PolskaNie palimy się do zakazu

Nie palimy się do zakazu

Hanna Gronkiewicz-Waltz wygrywa z Kazimierzem Marcinkiewiczem w drugiej turze wyborów na prezydenta stolicy
Ponad połowa warszawiaków nie życzy sobie żadnych zakazów palenia.

Nie palimy się do zakazu
Źródło zdjęć: © PAP

27.09.2006 | aktual.: 09.10.2006 14:17

W badaniach przeprowadzonych dla Metropolu przez instytut badania opinii Homo Homini zapytaliśmy o miejsca, w których powinien obowiązywać całkowity zakaz palenia. Okazuje się, że ponad połowa warszawiaków nie życzy sobie żadnych zakazów palenia. Jedna trzecia badanych wprowadziłaby taki zakaz w pubach i restauracjach, natomiast nieco więcej niż jedna czwarta nie chce palenia na przystankach i w samochodach. Mieszkańcy stolicy nie widzą za to powodu, żeby wprowadzać tego typu ograniczenia na ulicach i balkonach.

O to samo zapytaliśmy najważniejszych kandydatów na prezydenta miasta. Obecny szef ratusza Kazimierz Marcinkiewicz zakazałby palenia tylko na przystankach, podobnie jak Włodzimierz Całka z Naszego Miasta oraz kandydatka Platformy Obywatelskiej Hanna Gronkiewicz-Waltz. Ta jednak nie wyklucza wprowadzenia zakazu palenia na ulicach, choć jak sama przyznaje, byłoby to bardzo trudne do wyegzekwowania. Marek Borowski, kandydat centrolewicy, nie chce palenia tytoniu na przystankach, w samochodach, pubach i restauracjach. Najsurowiej do kwestii palenia podchodzi kandydat Ligi Polskich Rodzin Wojciech Wierzejski, który wprowadziłby taki zakaz we wszystkich miejscach publicznych. Gdyby wybory samorządowe odbyły się w tym tygodniu, wygrałaby Hanna Gronkiewicz-Waltz, ale dopiero w drugiej turze.

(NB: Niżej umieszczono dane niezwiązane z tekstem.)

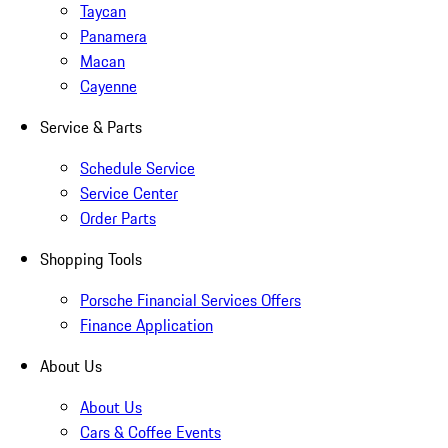
Taycan
Panamera
Macan
Cayenne
Service & Parts
Schedule Service
Service Center
Order Parts
Shopping Tools
Porsche Financial Services Offers
Finance Application
About Us
About Us
Cars & Coffee Events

W pierwszej górą byłby obecny szef ratusza, kandydat Prawa i Sprawiedliwości Kazimierz Marcinkiewicz. Takie zaskakujące wyniki przynosi sondaż przeprowadzony na zlecenie Metropolu przez firmę badania opinii i komunikacji społecznej Homo Homini. Różnica między Gronkiewicz-Waltz a Marcinkiewiczem jest bardzo niewielka, mieszcząca się w granicach błędu statystycznego. Można powiedzieć, że oboje kandydaci idą łeb w łeb – mówi Bartłomiej Biskup, politolog z Uniwersytetu Warszawskiego.

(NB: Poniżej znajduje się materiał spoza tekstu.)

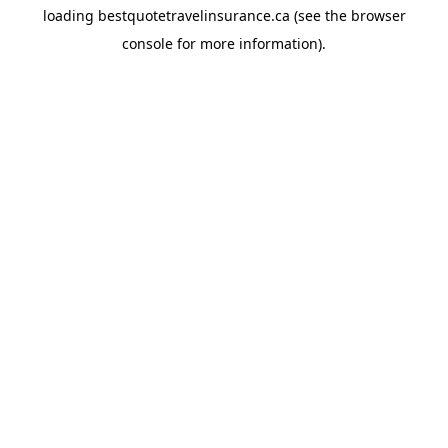
loading
bestquotetravelinsurance.ca
(see the
browser
console
for more information).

Trzeci w pierwszej turze kandydat centrolewicy Marek Borowski stracił 7 proc. w porównaniu z sondażem sprzed dwóch tygodni i coraz bardziej oddala się od pary najpoważniejszych kandydatów z PO i PiS. Nawet gdyby Marek Borowski wszedł do II tury, Marcinkiewicz pokonuje go różnicą niemal 30 proc. głosów. Czwarte miejsce zajmuje kandydat Naszego Miasta, obecny burmistrz Bemowa Włodzimierz Całka. Kandydat LPR Wojciech Wierzejski osiągnął w stolicy najniższe poparcie od miesiąca, w porównaniu z badaniem z 12 sierpnia chce na niego głosować niemal cztery razy mniej wyborców.

Jeżeli wybory samorządowe odbywałyby się teraz, najlepszy wynik spośród wszystkich komitetów wyborczych osiągnęłoby Prawo i Sprawiedliwość (39,3 proc.), na drugim miejscu znalazłaby się Platforma Obywatelska (33 proc.). Koalicja SLD, SdPl i PD zdobyłaby 12 proc. głosów. Kolejne miejsce przypadłoby Naszemu Miastu (4,8 proc.), jedynemu komitetowi, który nie jest związany z żadną partią. Niedaleko za wynikiem Naszego Miasta plasuje się poparcie dla LPR (4,2 proc.). Listę zamyka Samoobrona, która w stolicy zdobyłaby nieco ponad 1 proc. głosów. To i tak lepiej niż w przypadku kandydata tej partii na prezydenta miasta, który cieszy się w stolicy zerowym poparciem.